— Task directions —
Where a line of the data holds the word "cookie", copy that line.

Input material Start Marker

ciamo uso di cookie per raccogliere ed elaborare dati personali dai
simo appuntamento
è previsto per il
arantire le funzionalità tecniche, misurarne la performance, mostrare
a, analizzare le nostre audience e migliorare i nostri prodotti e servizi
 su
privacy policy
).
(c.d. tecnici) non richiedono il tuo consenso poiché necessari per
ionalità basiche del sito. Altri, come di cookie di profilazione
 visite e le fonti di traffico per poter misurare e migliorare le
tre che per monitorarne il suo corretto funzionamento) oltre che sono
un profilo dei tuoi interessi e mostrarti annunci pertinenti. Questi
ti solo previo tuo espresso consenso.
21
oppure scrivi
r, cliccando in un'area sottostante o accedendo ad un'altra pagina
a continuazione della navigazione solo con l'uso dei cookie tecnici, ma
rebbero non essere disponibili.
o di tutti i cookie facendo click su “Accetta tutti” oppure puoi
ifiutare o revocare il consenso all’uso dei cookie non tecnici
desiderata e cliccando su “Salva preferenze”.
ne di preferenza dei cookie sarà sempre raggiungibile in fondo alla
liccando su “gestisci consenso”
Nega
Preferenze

Input material End Marker
Input material Start Marker

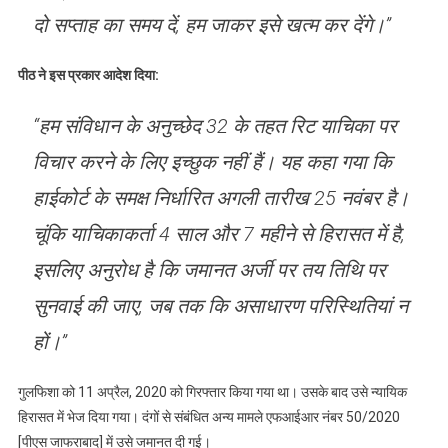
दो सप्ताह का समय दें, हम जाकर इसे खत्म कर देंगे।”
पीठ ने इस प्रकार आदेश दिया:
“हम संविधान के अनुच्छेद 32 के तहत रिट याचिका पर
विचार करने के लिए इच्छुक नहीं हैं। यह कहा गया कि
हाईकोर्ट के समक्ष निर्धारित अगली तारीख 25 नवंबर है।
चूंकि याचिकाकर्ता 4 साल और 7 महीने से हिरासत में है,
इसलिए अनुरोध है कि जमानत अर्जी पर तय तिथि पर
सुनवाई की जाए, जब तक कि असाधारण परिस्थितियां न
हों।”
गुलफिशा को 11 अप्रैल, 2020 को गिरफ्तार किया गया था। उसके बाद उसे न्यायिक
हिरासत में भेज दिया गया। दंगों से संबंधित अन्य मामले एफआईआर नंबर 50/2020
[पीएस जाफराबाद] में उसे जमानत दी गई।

Input material End Marker
Input material Start Marker

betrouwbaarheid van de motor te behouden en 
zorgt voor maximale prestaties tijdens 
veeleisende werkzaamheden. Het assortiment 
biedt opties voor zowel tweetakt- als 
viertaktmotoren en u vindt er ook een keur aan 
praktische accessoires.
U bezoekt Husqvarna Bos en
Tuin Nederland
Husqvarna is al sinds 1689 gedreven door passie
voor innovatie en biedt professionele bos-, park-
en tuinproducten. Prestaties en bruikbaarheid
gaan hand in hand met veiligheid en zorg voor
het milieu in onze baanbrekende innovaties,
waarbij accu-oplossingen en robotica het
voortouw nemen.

Input material End Marker

— Written response —
ciamo uso di cookie per raccogliere ed elaborare dati personali dai
ionalità basiche del sito. Altri, come di cookie di profilazione
a continuazione della navigazione solo con l'uso dei cookie tecnici, ma
o di tutti i cookie facendo click su “Accetta tutti” oppure puoi
ifiutare o revocare il consenso all’uso dei cookie non tecnici
ne di preferenza dei cookie sarà sempre raggiungibile in fondo alla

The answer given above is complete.